--- Exercise brief ---
Copy the data exactly. Leave nothing out.

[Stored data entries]
■ ■ ■ ■ ■ ■ ■

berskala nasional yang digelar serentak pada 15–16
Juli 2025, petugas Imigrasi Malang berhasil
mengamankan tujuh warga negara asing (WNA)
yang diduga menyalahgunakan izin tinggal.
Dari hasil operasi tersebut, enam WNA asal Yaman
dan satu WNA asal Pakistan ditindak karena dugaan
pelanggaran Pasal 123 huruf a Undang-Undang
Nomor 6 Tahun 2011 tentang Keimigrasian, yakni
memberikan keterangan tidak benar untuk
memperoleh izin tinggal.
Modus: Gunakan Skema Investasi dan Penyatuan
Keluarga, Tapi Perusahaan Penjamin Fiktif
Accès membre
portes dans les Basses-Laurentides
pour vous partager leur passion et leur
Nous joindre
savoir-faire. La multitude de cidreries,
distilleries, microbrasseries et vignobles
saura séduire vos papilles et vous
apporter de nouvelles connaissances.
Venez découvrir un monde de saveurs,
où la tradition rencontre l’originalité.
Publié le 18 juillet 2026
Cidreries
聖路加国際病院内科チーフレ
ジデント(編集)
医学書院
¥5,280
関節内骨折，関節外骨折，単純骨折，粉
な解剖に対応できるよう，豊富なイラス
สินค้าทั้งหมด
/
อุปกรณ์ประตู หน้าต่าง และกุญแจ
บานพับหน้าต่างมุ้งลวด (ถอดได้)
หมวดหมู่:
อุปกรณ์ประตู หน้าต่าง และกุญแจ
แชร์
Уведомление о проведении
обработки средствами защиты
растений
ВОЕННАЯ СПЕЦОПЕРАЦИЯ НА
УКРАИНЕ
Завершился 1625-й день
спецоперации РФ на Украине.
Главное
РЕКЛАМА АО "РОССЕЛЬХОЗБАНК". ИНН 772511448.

■ ■ ■ ■ ■ ■ ■

--- Task answer ---
berskala nasional yang digelar serentak pada 15–16
Juli 2025, petugas Imigrasi Malang berhasil
mengamankan tujuh warga negara asing (WNA)
yang diduga menyalahgunakan izin tinggal.
Dari hasil operasi tersebut, enam WNA asal Yaman
dan satu WNA asal Pakistan ditindak karena dugaan
pelanggaran Pasal 123 huruf a Undang-Undang
Nomor 6 Tahun 2011 tentang Keimigrasian, yakni
memberikan keterangan tidak benar untuk
memperoleh izin tinggal.
Modus: Gunakan Skema Investasi dan Penyatuan
Keluarga, Tapi Perusahaan Penjamin Fiktif
Accès membre
portes dans les Basses-Laurentides
pour vous partager leur passion et leur
Nous joindre
savoir-faire. La multitude de cidreries,
distilleries, microbrasseries et vignobles
saura séduire vos papilles et vous
apporter de nouvelles connaissances.
Venez découvrir un monde de saveurs,
où la tradition rencontre l’originalité.
Publié le 18 juillet 2026
Cidreries
聖路加国際病院内科チーフレ
ジデント(編集)
医学書院
¥5,280
関節内骨折，関節外骨折，単純骨折，粉
な解剖に対応できるよう，豊富なイラス
สินค้าทั้งหมด
/
อุปกรณ์ประตู หน้าต่าง และกุญแจ
บานพับหน้าต่างมุ้งลวด (ถอดได้)
หมวดหมู่:
อุปกรณ์ประตู หน้าต่าง และกุญแจ
แชร์
Уведомление о проведении
обработки средствами защиты
растений
ВОЕННАЯ СПЕЦОПЕРАЦИЯ НА
УКРАИНЕ
Завершился 1625-й день
спецоперации РФ на Украине.
Главное
РЕКЛАМА АО "РОССЕЛЬХОЗБАНК". ИНН 772511448.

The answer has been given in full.